Memory efficient multivaluemap
Asked Answered
I

5

6

Hi I have the following problem: I'm storing strings and a corresponding list of integer values in an MultiValueMap<String, Integer> I'm storing about 13 000 000 million strings and one string can have up to 500 or more values. For every single value i will have random access on the Map. So worst case are 13 000 000* 500 put calls. Now the speed of the map is good but the memory overhead gets quite high. A MultiValueMap<String, Integer> is nothing else then a HashMap/TreeMap<String, <ArrayList<Integer>>. Both HashMap and TreeMap have quite a lot of memory Overhead. I wont be modifying the map once it is done, but I need it to be fast and as small as possible for random access in a program. (I'm storing it on disk and loading it on start, the serialized map file takes up about 600mb but in memory its about 3gb?)

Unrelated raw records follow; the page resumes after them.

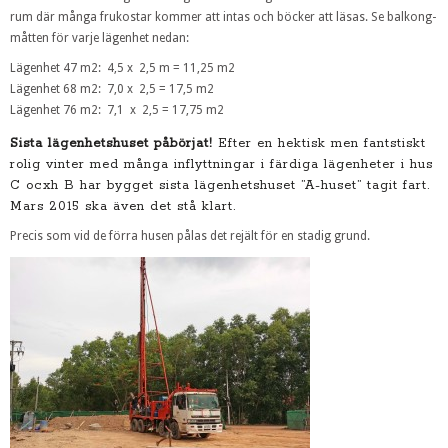
rum där många frukostar kommer att intas och böcker att läsas. Se balkong-
måtten för varje lägenhet nedan:
Lägenhet 47 m2: 4,5 x 2,5 m = 11,25 m2
Lägenhet 68 m2: 7,0 x 2,5 = 17,5 m2
Lägenhet 76 m2: 7,1 x 2,5 = 17,75 m2
Sista lägenhetshuset påbörjat!
Efter en hektisk men fantstiskt
rolig vinter med många inflyttningar i färdiga lägenheter i hus
C ocxh B har bygget sista lägenhetshuset ”A-huset” tagit fart.
Mars 2015 ska även det stå klart.
Precis som vid de förra husen pålas det rejält för en stadig grund.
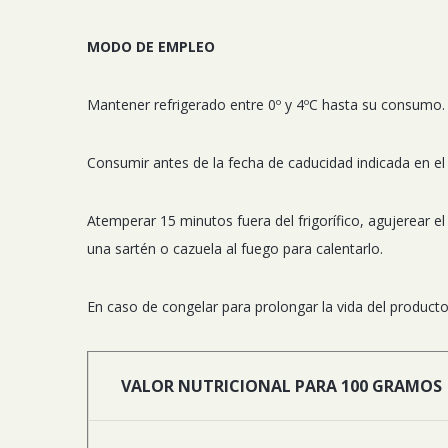
MODO DE EMPLEO
Mantener refrigerado entre 0º y 4ºC hasta su consumo.
Consumir antes de la fecha de caducidad indicada en e
Atemperar 15 minutos fuera del frigorífico, agujerear e
una sartén o cazuela al fuego para calentarlo.
En caso de congelar para prolongar la vida del produc
VALOR NUTRICIONAL PARA 100 GRAMOS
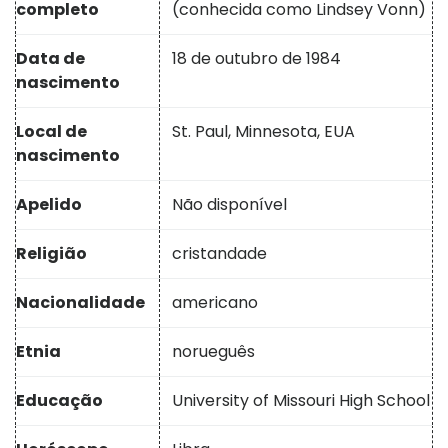
completo
(conhecida como Lindsey Vonn)
Data de
18 de outubro de 1984
nascimento
Local de
St. Paul, Minnesota, EUA
nascimento
Apelido
Não disponível
Religião
cristandade
Nacionalidade
americano
Etnia
norueguês
Educação
University of Missouri High School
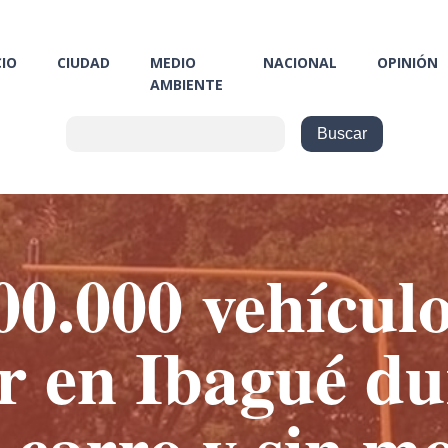
CIO
CIUDAD
MEDIO
NACIONAL
OPINIÓN
AMBIENTE
0.000 vehícul
ar en Ibagué du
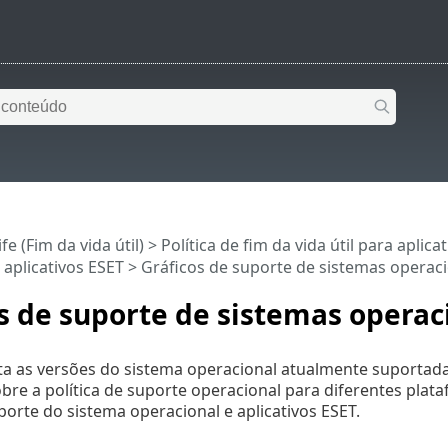
fe (Fim da vida útil)
>
Política de fim da vida útil para aplic
 aplicativos ESET
> Gráficos de suporte de sistemas operac
s de suporte de sistemas operac
sta as versões do sistema operacional atualmente suportada
bre a política de suporte operacional para diferentes plata
uporte do sistema operacional e aplicativos ESET.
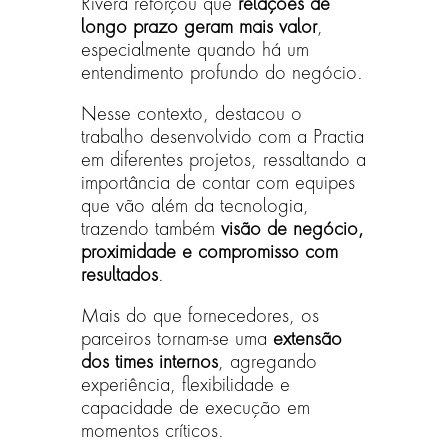
Rivera reforçou que
relações de
longo prazo geram mais valor
,
especialmente quando há um
entendimento profundo do negócio.
Nesse contexto, destacou o
trabalho desenvolvido com a Practia
em diferentes projetos, ressaltando a
importância de contar com equipes
que vão além da tecnologia,
trazendo também
visão de negócio,
proximidade e compromisso com
resultados
.
Mais do que fornecedores, os
parceiros tornam-se uma
extensão
dos times internos
, agregando
experiência, flexibilidade e
capacidade de execução em
momentos críticos.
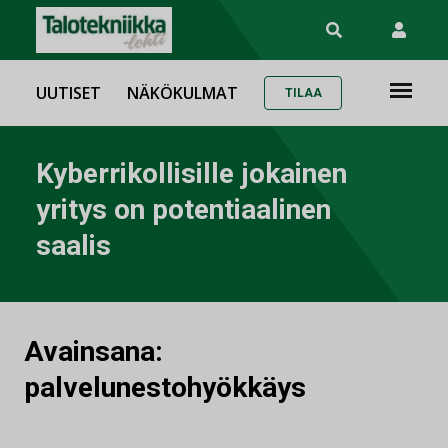
UUTISET
NÄKÖKULMAT
TILAA
Kyberrikollisille jokainen
yritys on potentiaalinen
saalis
Avainsana:
palvelunestohyökkäys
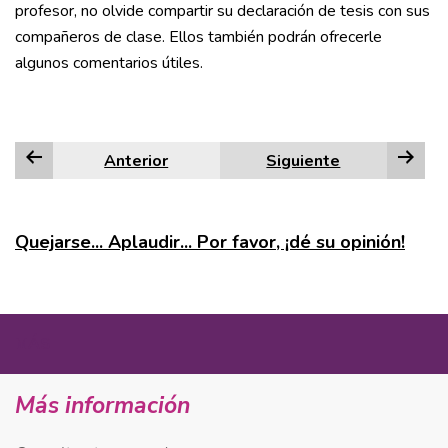
profesor, no olvide compartir su declaración de tesis con sus
compañeros de clase. Ellos también podrán ofrecerle
algunos comentarios útiles.
Anterior
Siguiente
Quejarse... Aplaudir... Por favor, ¡dé su opinión!
MÁS
Más información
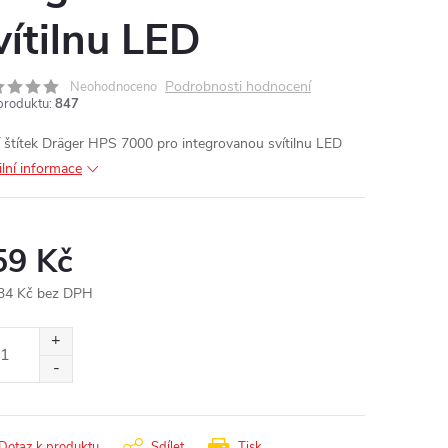
vítilnu LED
Podrobnosti hodnocení
Neohodnoceno
produktu:
847
í štítek Dräger HPS 7000 pro integrovanou svítilnu LED
ilní informace
59 Kč
34 Kč bez DPH
ná
:
Dotaz k produktu
Sdílet
Tisk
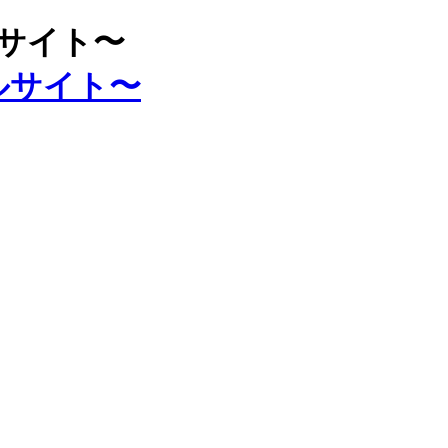
ルサイト〜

the most memory efficient thing would be, to store the String in sorted string array and have a corresponding two dimensional int array for values. So access would be a binary search on the string array and getting the corresponding values.

Now I have three ways to get there:

  1. I use a sorted MultivalueMap (TreeMap) for the creation phase to store everything.After I'm finished with getting all values, I get the string array by calling map.keyset().toArray(new String[0]); Make a two dimensional int array and get all the values from the multivaluemap. Pro: It's easy to implement, It is still fast during creation. Con: It takes up even more memory during the copying from Map to Arrays.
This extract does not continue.